Review Roundup: Julie Taymor's A MIDSUMMER NIGHT'S DREAM
Thom Geier, Entertainment Weekly: In the end, there is no mistaking that the star of this production is Taymor herself. And there's a magnificent muchness of her approach to the Bard's most durable of comedies, as she tosses in everything from pillow fights to a grass-upholstered reclining chair to achieve her vision. But remarkably, this Midsummer never tips over into a too-muchness - there is a veneer of restraint at work here, as if she remains heedful of the admonition of the Demetrius-pining Helena: ''Love looks not with the eyes, but with the mind, and therefore is winged Cupid painted blind.'' A-
David Finkle, Huffington Post: By the way, since this Midsummer Night's Dream is a Julie Taymor production, cynical ticket buyers may wonder if any of the actors were injured during the performance I attended. The answer is a blessed no. On the other hand, it's confirmed that someone in the audience was hit by a small piece of falling scenery. Uh-oh, a midsummer night's dread.

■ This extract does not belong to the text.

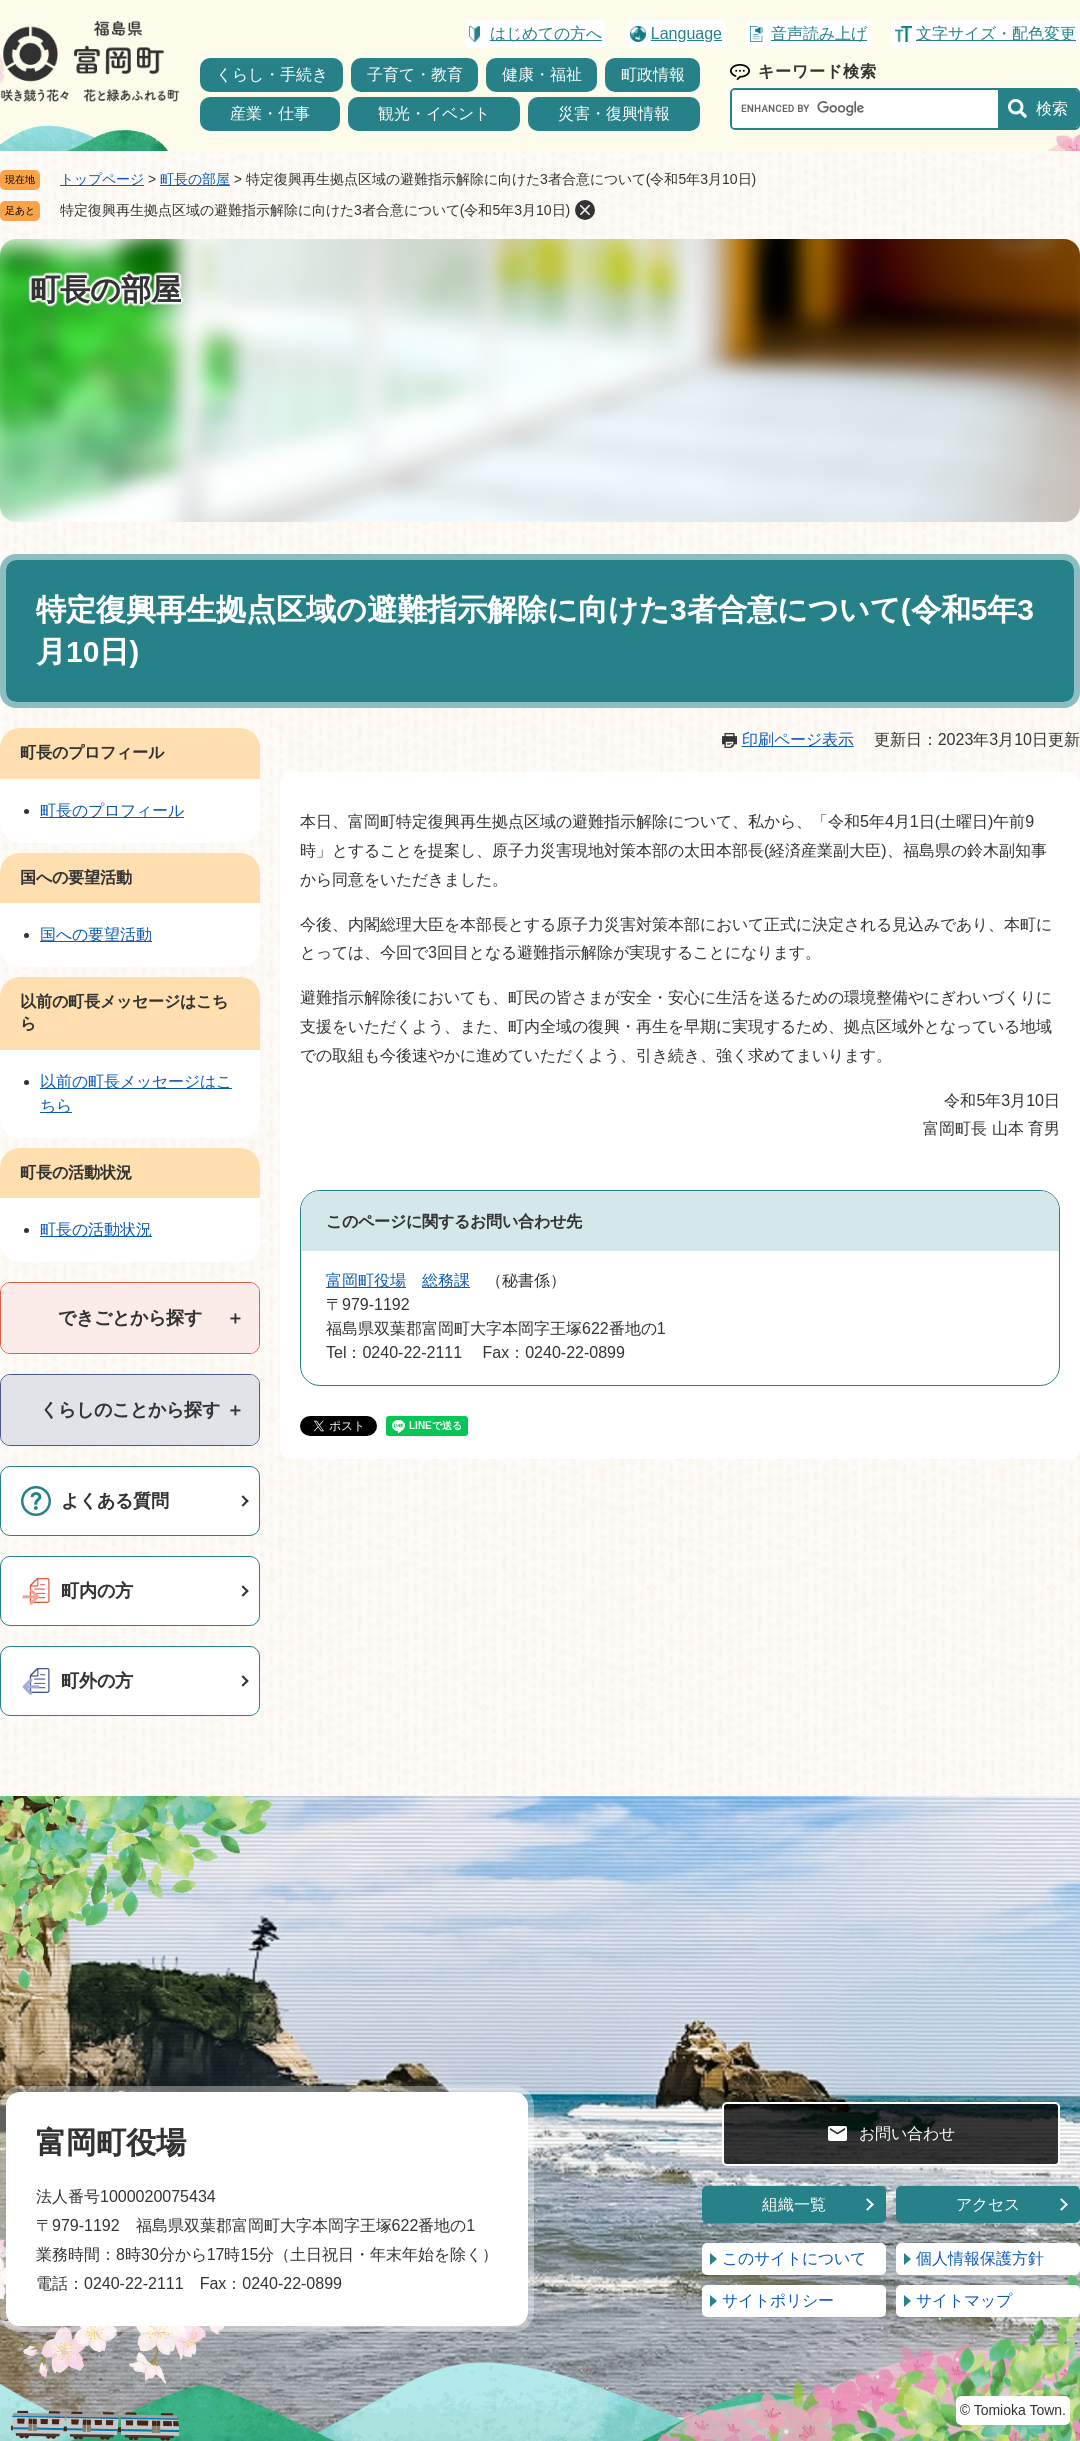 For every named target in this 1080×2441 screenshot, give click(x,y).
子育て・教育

Linda Winer, Newsday: Julie Taymor is the real thing. Perhaps that needs to be said again. After years of "Spider-Man" ugliness that smudged the legacy of this visionary director-designer, Taymor answers back with a deliriously beautiful, deeply magical staging of "A Midsummer Night's Dream" that's as human as it is wildly inventive. And yes, oh my, people fly.
Joe Dziemianowicz, Daily News: Being a Taymor show, it's no ordinary mask. Casella makes the mouth move with wires to match his lines. It makes for an amusing moment in a fitful "Night."